第11話

今回は、愛子の思い通りに撮影は順調に進んでいたかの様に思えた。


しかし、そんな中で準主演の俳優のプロダクションから要望が入った。


その内容とはーーーー。


準主演の俳優が、端役の俳優を取り押さえるシーンがあるのだが、その時に二人の顔がアップになるカットがある。


それに物言いが付いたのでした。


愛子は、常にモニターを観て演技などのチェックをしていたら、準主演の俳優のチーフマネージャーに突然呼ばれた。

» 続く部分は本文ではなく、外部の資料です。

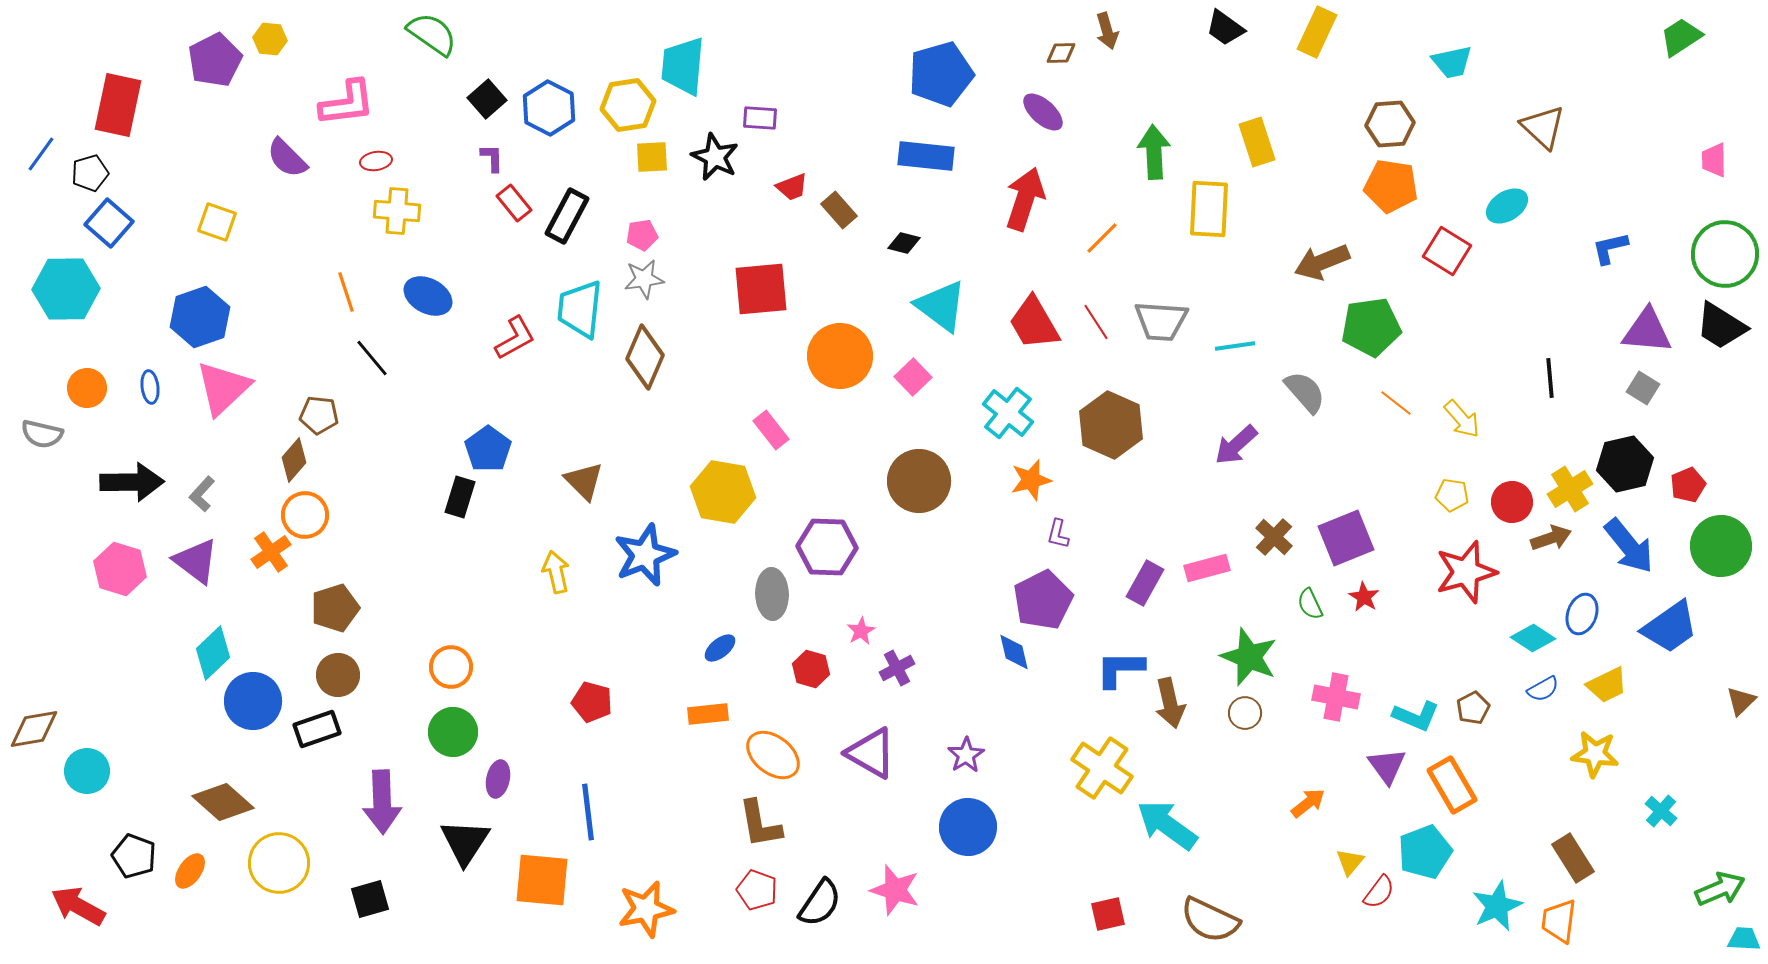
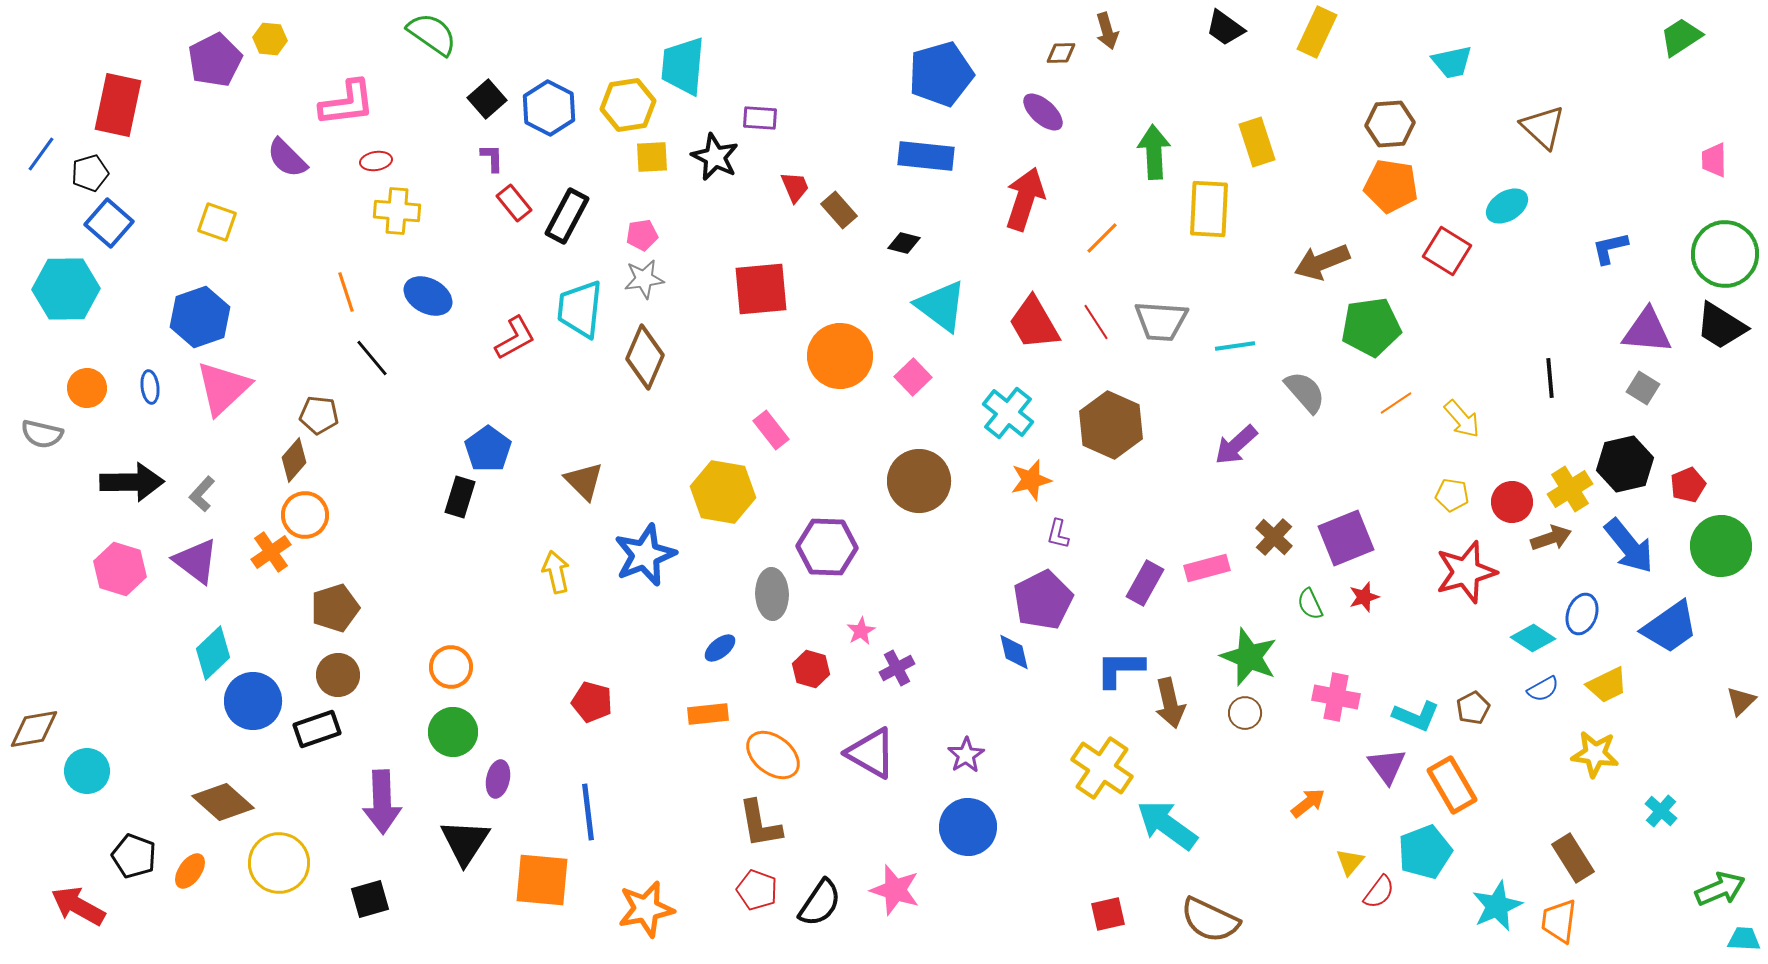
red trapezoid at (792, 187): moved 3 px right; rotated 92 degrees counterclockwise
orange line at (1396, 403): rotated 72 degrees counterclockwise
red star at (1364, 597): rotated 24 degrees clockwise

そして、チーフマネージャーに言われた言葉が、とても信じられなかった。


準主演の俳優と端役の俳優の顔が、画面上にアップになった時に端役の俳優の方がイケメンなので、視聴者は準主演の俳優ではなく、端役の俳優の方を観てしまう恐れがあるので、端役の俳優を降板させて欲しいと言ってきた。


愛子は、何だそれ?


と思い、それは出来ないと断ると、更にとんでもない事を言われた。


「では、うちの俳優は降板させて頂きます!」


と、既に半分以上撮っているので、今さら降板されては困る事を知っていて、こんな脅しの様な事を平気で言って来るのだから、本当にたちが悪い。


愛子は、納得出来なかったが悔しかったので、端役の俳優に本当の理由を洗いざらい話した。


すると、端役の俳優から思わぬ言葉が返ってきた。


「現段階での知名度と人気には勝てないので、しょうがないです…………」


「何も出来なくて、ごめんね…………」


「いや、とんでもないです! 役者として未熟者だっただけの話しですから」


「全然、そんな事はないよ」


「有り難うございます! お世辞でもそう言って頂けると嬉しいです! 今度、監督と御一緒するまでには、もっと成長して逆の立場になれるように精進して頑張ります!」


「うん! 期待してるよ!」


愛子は、監督として不甲斐ない自分が情けなかったがーーーー。


役者として貪欲で向上心があり、ポジティブで芯の強い端役の俳優の言葉を聞いて、とても頼もしく感じた。


愛子は、こう言う“役者バカ”が好きなのです。


すぐ近くに、こんな素敵な俳優がいたなんて!


まだまだ日本オカルト映画業界も、満更捨てたものでは無さそうだ。


愛子は、準主演の俳優のチーフマネージャーに、相当腹が立った!


そして、色々考えて、こう言ってやった!


「そもそも、あのシーン自体はストーリー上、本来どうでも良い場面なので、本編の全体的な尺を考えてカットをする事にしました」


「…………」


チーフマネージャーは、言葉を失っていたがーーーー。


そこまでしても、阻止したかった事なのだろうか?


しかも、端役の俳優を自分のお抱え俳優よりイケメンだと認めていたし…………。


そこは、知名度と人気と演技力を信じてあげようよ。


こんなお門違いのチーフマネージャーがいるから、この俳優も現状で満足して、これ以上育たないんじゃないの?


だから、今回も準主演で“準”が付くのだよ!


この俳優も周りに恵まれず、逆に可哀想な感じがしたら、古傷が心地良く痛み出した。


愛子は、チーフマネージャーに印を結び呪文を唱え魔術を執行した。


「堊・丱・彌・穭・沮・霊・窩・娜…………」


次の日、端役の俳優のプロダクションが、大手プロダクションの傘下だった為、事の顛末を知った業界で影響力のある方が、裏で手を回しチーフマネージャーを首にしたらしい。


そして、チーフマネージャーは、職を失い足が異常に臭くなる奇病にかかり、自分の足の匂いで吐き気と頭痛が止まらない状態が続いているようだ…………。